When I first met my husband, I had no idea what this world was all about. In fact, my sister and I were throwing a party at our house in Bahrain (a small island just off the coast of Saudi Arabia for those of you who aren’t familiar) and we invited a number of American Navy guys we had met (having no idea of their ranks or what that meant). A number of them arrived and left shortly after, explaining to us they couldn’t stay because they were Officers and their immediate subordinates (enlisted) were at the party and it was unacceptable for them to stay. The Navy was very strict when it came to fraternization (socializing with an enlisted soldier that falls under your command). My hubby was enlisted and wasn’t concerned about any of that, he was an E3 at the time, meaning he was pretty low on the totem pole. Anyway, my sis and I were upset they left but had a great night nonetheless. It was only years later after living in Sicily with hubby, I began to understand just how serious fraternization was; the girls who organized my baby shower both worked at a bank together and were great friends. They both came to my shower (which was a ‘hubby’s invited’ party) but one of them couldn’t have her husband there because every other person there was enlisted and he was an Officer! How crazy is that?

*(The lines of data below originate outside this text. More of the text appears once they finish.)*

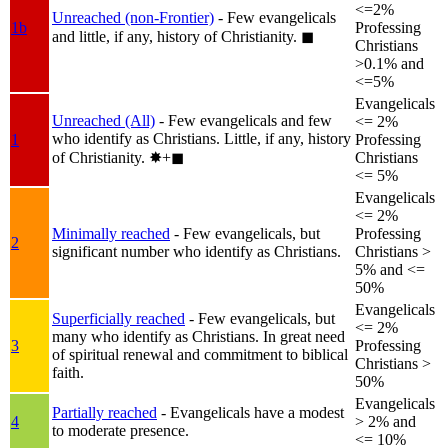
<=2%
Unreached (non-Frontier)
- Few evangelicals
1b
Professing
and little, if any, history of Christianity.
◼︎
Christians
>0.1% and
<=5%
Evangelicals
Unreached (All)
- Few evangelicals and few
<= 2%
who identify as Christians. Little, if any, history
1
Professing
of Christianity.
✸︎+◼︎
Christians
<= 5%
Evangelicals
<= 2%
Minimally reached
- Few evangelicals, but
Professing
2
significant number who identify as Christians.
Christians >
5% and <=
50%
Evangelicals
Superficially reached
- Few evangelicals, but
<= 2%
many who identify as Christians. In great need
3
Professing
of spiritual renewal and commitment to biblical
Christians >
faith.
50%
Evangelicals
Partially reached
- Evangelicals have a modest
4
> 2% and
to moderate presence.
<= 10%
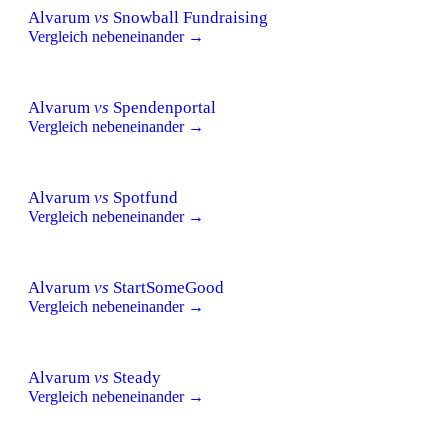
Alvarum
vs
Snowball Fundraising
Vergleich nebeneinander →
Alvarum
vs
Spendenportal
Vergleich nebeneinander →
Alvarum
vs
Spotfund
Vergleich nebeneinander →
Alvarum
vs
StartSomeGood
Vergleich nebeneinander →
Alvarum
vs
Steady
Vergleich nebeneinander →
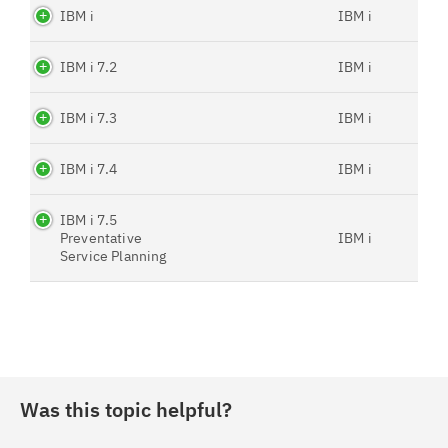
IBM i
IBM i
IBM i 7.2
IBM i
IBM i 7.3
IBM i
IBM i 7.4
IBM i
IBM i 7.5
Preventative
IBM i
Service Planning
Was this topic helpful?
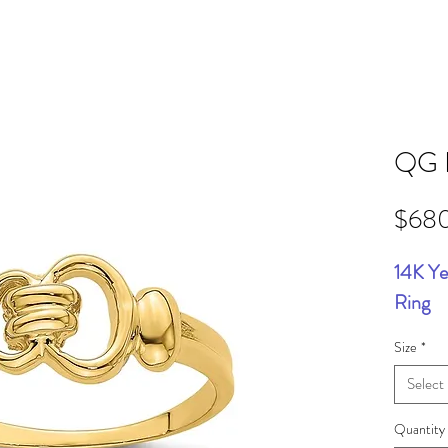
QG 
$68
14K Ye
Ring
Size
*
Select
Quantity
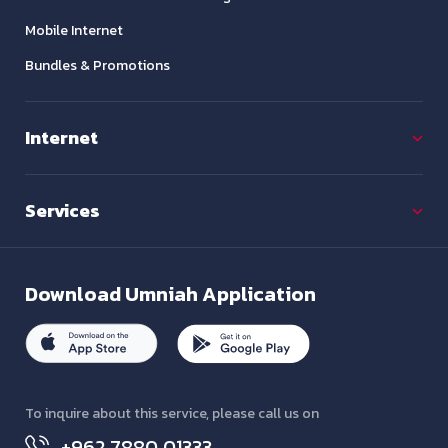
Mobile Internet
Bundles & Promotions
Internet
Services
Download
Umniah Application
To inquire about this service, please call us on
+962 7880 01333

Years later, my hubby is now an Officer and I have a love/hate relationship with it. I love it because he worked hard to get here, we both did actually. He gave up the Navy, got out. Went to a Fire Academy in San Antonio and became a firefighter only to be told there wouldn’t be a job for at least 2 years. He then put himself through University whilst supporting his Aussie wife (who couldn’t work legally to begin with then couldn’t find a job that covered the cost of childcare making it worthwhile to leave her baby) and his daughter. He joined an ROTC program and became an Officer in the Army. I am still so proud of all he accomplished! Yet I hate it because I am immediately judged as being an Officer’s wife. Like I give a damn about that crap! If you’re awesome, then I like you, I don’t really give a crap where your hubby falls on the totem pole. I’ve been there. If you’re not so awesome, again, don’t care what rank your hubby is, it truly doesn’t matter! The only other thing that really bothers me is we can’t hang out as a couple with other couples who fall under my husband. I’ve met some amazing people that I really liked, both wife and hubby, but one of them has been one of hubby’s soldiers meaning it was a no-go as far as couple friendship goes. 😕 Boo. But, here we are in South Korea, just getting to know people, so I’m hopeful the people I meet aren’t going to judge, are just going to be themselves, and so far, so good. I actually even made a mistake. Yes me. Sometimes we have to admit when we are wrong and I am admitting I was wrong right now. Last Friday, I went to the local market with a couple of new acquaintances (hopefully on their way to being friends) and I said I was concerned these women wanted to have lunch with me just because of my husband’s rank. I was wrong. Actually, it was in very poor character for me to say that. So I formally take it back. They weren’t out to do that. I know this because I couldn’t go and I saw them the next day talking to every new spouse who had arrived and they all went out to lunch. Yay for them and boo to me. I am really glad I was wrong and I shall never make such poor assumptions again!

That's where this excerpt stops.